La jeune femme a été sauvée alors qu'elle se trouvait à très haute altitude sur les flancs de ce sommet de l'Himalaya pakistanais (8125 mètres), surnommé la «montagne tueuse», grâce à l'intervention d'un groupe de 4 alpinistes polonais acheminés par air depuis le camp de base d'un autre géant situé non loin, le K2.

Elle veut revenir

«Au revoir le Pakistan, je reviendrai grimper des montagnes au Pakistan mais pas le Nanga Parbat», a déclaré Mme Revol dans un message diffusé par le Club Alpin Pakistanais à l'occasion de son départ.

«Remerciements à tous les responsables, y compris l'armée pakistanaise, le Club Alpin Pakistanais et les autorités locales», a-t-elle ajouté dans son message.

«Mme Revol a quitté le Pakistan à 03H00 du matin (mardi) avec pour ambition de revenir bientôt», a déclaré à l'AFP Karrar Haidri, porte-parole du Club Alpin Pakistanais, précisant qu'elle se rendait en France après un atterrissage à Genève.

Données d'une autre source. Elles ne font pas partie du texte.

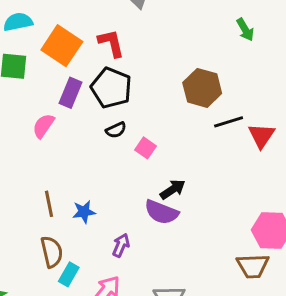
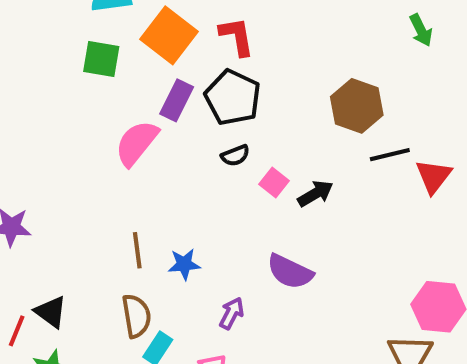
pink semicircle: (43, 126) -> (137, 143), size x1.4
black arrow: (173, 189) -> (315, 194), moved

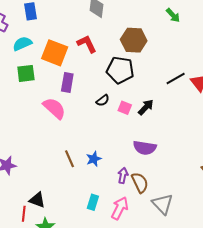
black pentagon: (233, 97) -> (120, 70), moved
brown hexagon: (357, 106) -> (134, 40), moved
pink semicircle: (137, 143) -> (54, 108), turned 110
brown semicircle: (136, 316) -> (140, 183), moved

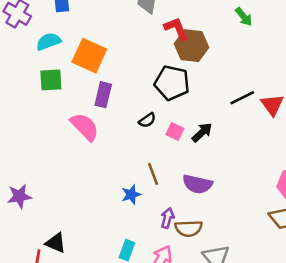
red L-shape: (87, 44) -> (176, 29), moved
brown line: (69, 159) -> (153, 174), moved
brown semicircle: (140, 183) -> (189, 228), turned 110

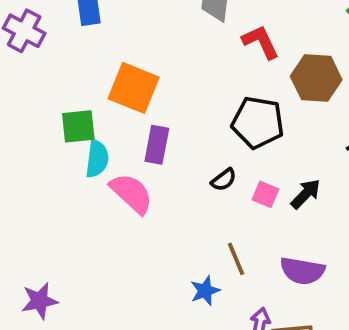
cyan semicircle: (49, 41) -> (97, 159), moved, turned 120
brown hexagon: (192, 46) -> (316, 78), moved

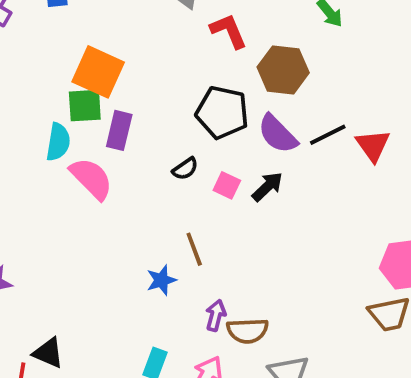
green square: (78, 126) -> (85, 106), moved
purple semicircle: (302, 271) -> (278, 134), moved, turned 33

«Je préfère être pessimiste»

Pour Elisabeth Revol, il s'agit désormais d'une course contre la montre pour éviter l'amputation. Elle souffre d'engelures sévères aux mains et aux orteils après avoir subi des températures de -50°C. «C'est une course contre-la-montre. Le pied est particulièrement touché. En temps normal, ce type de gelure évolue vers l'amputation, explique au «Parisien» un médecin spécialiste des pathologies de l'altitude et du froid qui a eu Elisabeth Revol au téléphone. J'ai transmis un protocole de soins à mon confrère pakistanais pour appliquer le traitement le plus rapidement possible. Je préfère être pessimiste, en espérant une bonne surprise selon l'évolution des gelures»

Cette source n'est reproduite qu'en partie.